Poi tutto il disegno è diventato rosso: con rabbia ho tracciato una pesante linea a zigzag su tutta la superficie, sbattendo il pennello sul pavimento e lanciando per aria la tela.

Mi sono seduto sul grande davanzale, e, accucciato in posizione chiusa, ho appoggiato la testa sulle ginocchia, cercando di mandare via la rabbia.

Ho caldo.

Ho aperto la finestra mettendomi a sedere come una persona normale. Mi sono passato la mano scheletrica sui capelli, cacciandoli indietro. La goccia di una lacrima si è mescolata con la pittura color rosso passione.

Mi sento triste. Tanto triste. Forse quel ragazzo come me sognava Tina tutte le notti, la desiderava e la ammirava disperatamente come faccio io.

Tina non si è smentita. È anche per quel suo carattere forte che ne sono rimasto affascinato. Cosa potrebbe dire lei di me? Che abito ancora con mamma e papà, che mi pagano le tasse di scuola, che vengo quasi imboccato dalla governante che mi lava i panni? Che vado in giro a montarmi la testa con la macchina di mio padre come uno sfigato? Uno si fa due domande se viene a sapere che non ho uno straccio di amico... E se pure cercassi di farmene uno, non ho nemmeno un cellulare per chiamarlo, come se fossi un pezzente! Sono magrissimo, ho la barba incolta, vedo il marcio dovunque, sono sospettoso e taccagno, parlo poco e in maniera sgarbata... Ci sarà davvero qualcosa di buono in una persona come me...?

*

Ho pianto silenziosamente per tutta la mattinata, compresa l'ora del pranzo. Sono rimasto seduto sul davanzale a rimuginare come un bambino capriccioso per almeno due ore.

Sono le tre del pomeriggio, solitamente lascio la scuola molto più tardi, ma non ho proprio voglia di restare qui dentro un minuto di più. Mi sento le palpebre pesanti, ho perso la forza nelle braccia... Ah, già, quella non l'ho mai avuta. Ho perso il mio compito e le mie speranze. Andrò a passeggio, magari vagando per la città riesco a trovare un senso a questa vita piatta e fredda come il marmo.

Forse dovrei mettermi a scrivere poesie su un amore struggente. Meglio di no.

Ho camminato a lungo. Continuo a camminare.

Sono in un parco, molto distante da casa. Sono stanco, non ho nemmeno pranzato.

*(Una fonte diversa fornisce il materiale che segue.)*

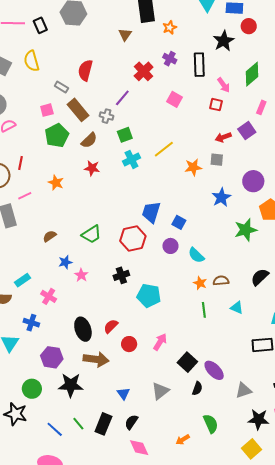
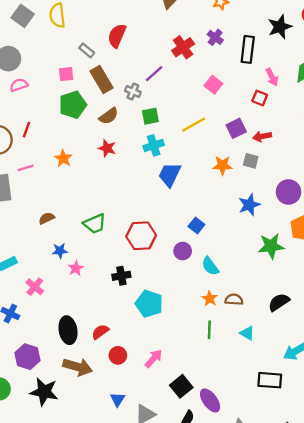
purple square: (247, 131) -> (236, 128), moved
yellow line: (164, 149) -> (194, 125), moved
blue trapezoid: (151, 212) -> (170, 175), moved
blue triangle: (123, 394) -> (118, 399), moved

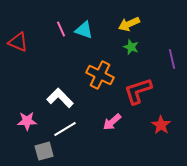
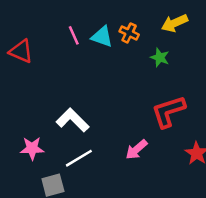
yellow arrow: (129, 24) -> (175, 23), moved
orange cross: (100, 75) -> (129, 33), moved, size x0.6

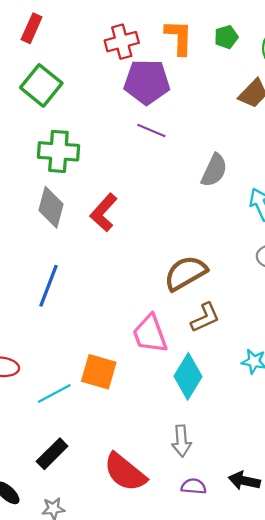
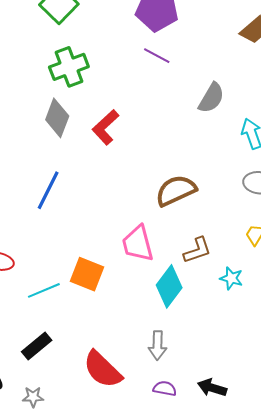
green cross: (58, 151) -> (69, 67), turned -30
brown L-shape: (205, 318) -> (197, 250), moved

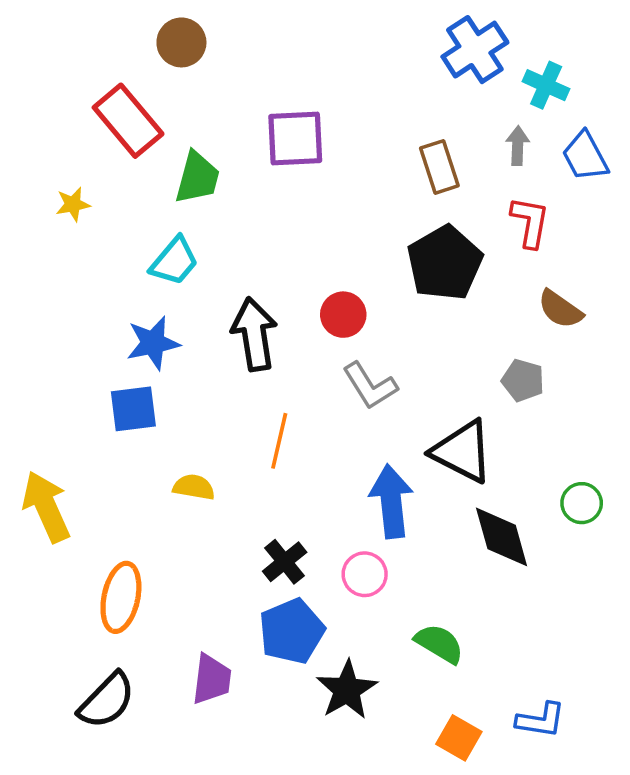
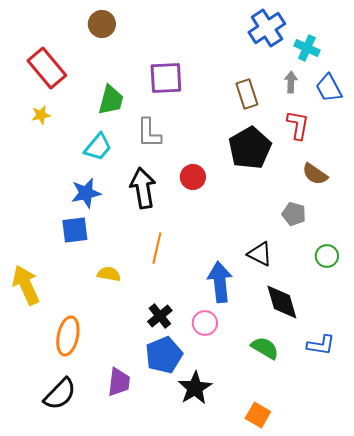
red rectangle: (128, 121) -> (47, 68), moved
gray L-shape: (370, 386) -> (149, 133), moved, turned 32
black triangle: (462, 452) -> (260, 254), size x0.7
green circle: (582, 503) -> (327, 256), moved
green semicircle: (439, 644) -> (265, 348), moved
blue L-shape: (541, 720) -> (321, 345), moved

Andrò in un ristorante economico nei paraggi.

Sono entrato e mi sono avvicinato al bancone trascinando i piedi. Oltre che avere la schiena perennemente ricurva adesso trascino anche i piedi, perfetto.

Mi sono fatto accompagnare ad un tavolo davanti alla finestra. L'attesa pare che sia lunga. Chissà se mi decomporrò nel frattempo.

Mi sento così stanco...Mi si chiudono gli occhi...Ho sonno.

Ho chiuso gli occhi ed ho iniziato a sognare. Delle immagini forti misono arrivate alla mente, abbandonata all'oblio.